Non è l’albergo a cinque stelle citato dai razzisti, ma non è nemmeno una bettola. Il Centro di accoglienza straordinaria di Conflenti, nel catanzarese, è migliorato molto dall’ultima visita della rete LasciateCIEntrare. Lo gestiva una cooperativa che oggi non ha più la possibilità di chiedere al prefetto l’attivazione di un Cas. Tre lettere che in questa estate calabrese sono diventate “magiche” per alcuni. I centri di Accoglienza Straordinaria (CAS) sono stati immaginati per sopperire alla mancanza di posti nelle strutture ordinarie di accoglienza. La permanenza dovrebbe essere limitata a poco tempo, ma ormai tutto questo è diventato la norma. Di colpo i migranti non sono più un problema ma sono diventati una risorsa (economica), grazie alla facile possibilità di aprire un Cas con un’associazione, una cooperativa o un’azienda. Basta andare in una Prefettura, dimostrare di avere una struttura e si ottiene il permesso. Facile. Fin troppo: è il Motel Migrante.

In Calabria, questa estate, sono sbarcati quasi tremila migranti. Molti di loro sono dei rifugiati politici e chiedono di accedere al programma Sprar che dovrebbe consentire allo Stato italiano di metterli al sicuro dalle guerre e dalle violenze da cui sono costretti a scappare. Nella gran parte dei casi, se non fosse per le associazioni a cui vengono affidati i progetti dello Sprar, queste persone sarebbero totalmente allo sbando. Yasmine Accardo è la responsabile territoriale di LasciateCIEntrare, vive fra la Basilicata (“la Lucania”, come dice spesso lei), e la Calabria. In Calabria questa estate è venuta molte volte. O lei o qualcuno dei suoi colleghi, perché i Cas nella regione sono diventati molto appetibili: sono finiti nei business di alcune delle famiglie della politica o di quelle che si occupano di sanità privata; sono entrati un po’ nel mirino di tutti, persino nel mirino di chi possiede un hotel.
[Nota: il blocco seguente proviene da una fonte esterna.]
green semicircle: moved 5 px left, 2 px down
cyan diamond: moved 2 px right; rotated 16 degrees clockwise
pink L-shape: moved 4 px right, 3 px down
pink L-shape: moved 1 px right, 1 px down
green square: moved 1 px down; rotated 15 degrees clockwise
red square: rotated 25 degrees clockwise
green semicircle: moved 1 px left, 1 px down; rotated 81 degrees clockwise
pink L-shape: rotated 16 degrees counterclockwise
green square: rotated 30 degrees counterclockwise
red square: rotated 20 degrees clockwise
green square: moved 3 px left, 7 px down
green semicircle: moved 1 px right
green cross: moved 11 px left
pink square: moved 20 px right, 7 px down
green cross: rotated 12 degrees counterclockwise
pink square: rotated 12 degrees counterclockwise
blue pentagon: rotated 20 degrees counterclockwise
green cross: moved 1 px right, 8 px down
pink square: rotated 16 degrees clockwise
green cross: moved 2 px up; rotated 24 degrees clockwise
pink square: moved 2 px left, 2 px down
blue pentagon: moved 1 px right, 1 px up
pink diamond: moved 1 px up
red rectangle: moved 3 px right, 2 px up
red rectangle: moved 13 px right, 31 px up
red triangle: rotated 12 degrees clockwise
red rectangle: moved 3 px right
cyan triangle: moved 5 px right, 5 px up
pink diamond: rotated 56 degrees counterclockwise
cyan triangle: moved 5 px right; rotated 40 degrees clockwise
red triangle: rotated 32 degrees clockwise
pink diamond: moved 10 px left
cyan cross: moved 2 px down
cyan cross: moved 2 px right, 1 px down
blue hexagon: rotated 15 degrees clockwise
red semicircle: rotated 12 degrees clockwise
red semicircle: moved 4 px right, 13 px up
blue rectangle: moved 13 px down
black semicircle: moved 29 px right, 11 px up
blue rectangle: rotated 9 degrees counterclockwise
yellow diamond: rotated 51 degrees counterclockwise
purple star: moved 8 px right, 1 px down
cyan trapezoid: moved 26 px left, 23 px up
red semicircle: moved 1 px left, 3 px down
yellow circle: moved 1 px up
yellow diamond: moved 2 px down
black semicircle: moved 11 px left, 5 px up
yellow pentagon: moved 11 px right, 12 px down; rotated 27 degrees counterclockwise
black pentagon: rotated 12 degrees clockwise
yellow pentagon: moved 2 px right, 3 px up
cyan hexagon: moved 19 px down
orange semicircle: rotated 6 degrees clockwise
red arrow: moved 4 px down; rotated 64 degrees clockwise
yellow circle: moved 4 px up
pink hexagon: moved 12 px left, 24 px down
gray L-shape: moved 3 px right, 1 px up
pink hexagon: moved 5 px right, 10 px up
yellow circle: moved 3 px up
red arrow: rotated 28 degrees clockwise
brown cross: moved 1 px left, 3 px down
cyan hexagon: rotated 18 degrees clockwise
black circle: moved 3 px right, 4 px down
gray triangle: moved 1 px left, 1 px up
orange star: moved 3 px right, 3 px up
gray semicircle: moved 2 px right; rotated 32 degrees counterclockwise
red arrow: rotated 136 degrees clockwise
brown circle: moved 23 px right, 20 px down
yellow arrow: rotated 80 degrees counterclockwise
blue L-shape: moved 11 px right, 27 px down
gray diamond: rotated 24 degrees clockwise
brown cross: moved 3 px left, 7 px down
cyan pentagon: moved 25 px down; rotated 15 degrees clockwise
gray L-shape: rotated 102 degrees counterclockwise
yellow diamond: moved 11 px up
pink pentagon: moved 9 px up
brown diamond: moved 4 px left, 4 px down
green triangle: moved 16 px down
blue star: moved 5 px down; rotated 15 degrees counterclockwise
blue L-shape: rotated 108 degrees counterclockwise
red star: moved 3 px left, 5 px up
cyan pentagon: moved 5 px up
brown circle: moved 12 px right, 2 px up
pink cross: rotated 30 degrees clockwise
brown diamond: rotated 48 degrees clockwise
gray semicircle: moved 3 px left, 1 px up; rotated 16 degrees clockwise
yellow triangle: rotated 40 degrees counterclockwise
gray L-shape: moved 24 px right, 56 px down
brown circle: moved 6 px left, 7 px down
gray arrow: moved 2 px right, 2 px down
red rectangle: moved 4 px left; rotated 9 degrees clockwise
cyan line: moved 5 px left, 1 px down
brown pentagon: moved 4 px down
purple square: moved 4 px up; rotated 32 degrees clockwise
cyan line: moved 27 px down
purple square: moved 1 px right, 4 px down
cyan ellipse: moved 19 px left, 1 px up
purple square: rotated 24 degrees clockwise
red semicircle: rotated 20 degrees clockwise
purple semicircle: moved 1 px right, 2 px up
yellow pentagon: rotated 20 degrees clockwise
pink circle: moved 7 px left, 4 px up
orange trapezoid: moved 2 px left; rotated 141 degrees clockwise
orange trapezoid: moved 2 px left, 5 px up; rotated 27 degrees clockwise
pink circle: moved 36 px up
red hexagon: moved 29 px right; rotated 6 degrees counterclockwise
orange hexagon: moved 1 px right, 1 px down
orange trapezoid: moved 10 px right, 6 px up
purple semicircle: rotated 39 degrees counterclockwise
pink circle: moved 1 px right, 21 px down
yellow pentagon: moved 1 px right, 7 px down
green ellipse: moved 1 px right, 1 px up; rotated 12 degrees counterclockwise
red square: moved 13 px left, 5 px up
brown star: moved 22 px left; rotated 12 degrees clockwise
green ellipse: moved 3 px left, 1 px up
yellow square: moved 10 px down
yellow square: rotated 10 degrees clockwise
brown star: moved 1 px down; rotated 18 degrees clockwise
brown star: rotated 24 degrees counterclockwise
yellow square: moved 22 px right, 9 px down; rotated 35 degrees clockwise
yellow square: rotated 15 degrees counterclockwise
Accade a Rende, a un passo da Cosenza (città in cui passano molti migranti perché, fra loro, si è sparsa la voce di come il sistema accoglienza alternativo a quello della burocrazia funzioni molto bene), per esempio dove un residence è diventato prigione dorata per 20 persone, tutte richiedenti asilo provenienti dal Togo, dalla Nigeria, dalla Guinea, dall’Eritrea. Con Yasmine a far visita a questi centri ci sono Emilia Corea dell’associazione La Kasbah di Cosenza e l’attivista Francesco Formisani.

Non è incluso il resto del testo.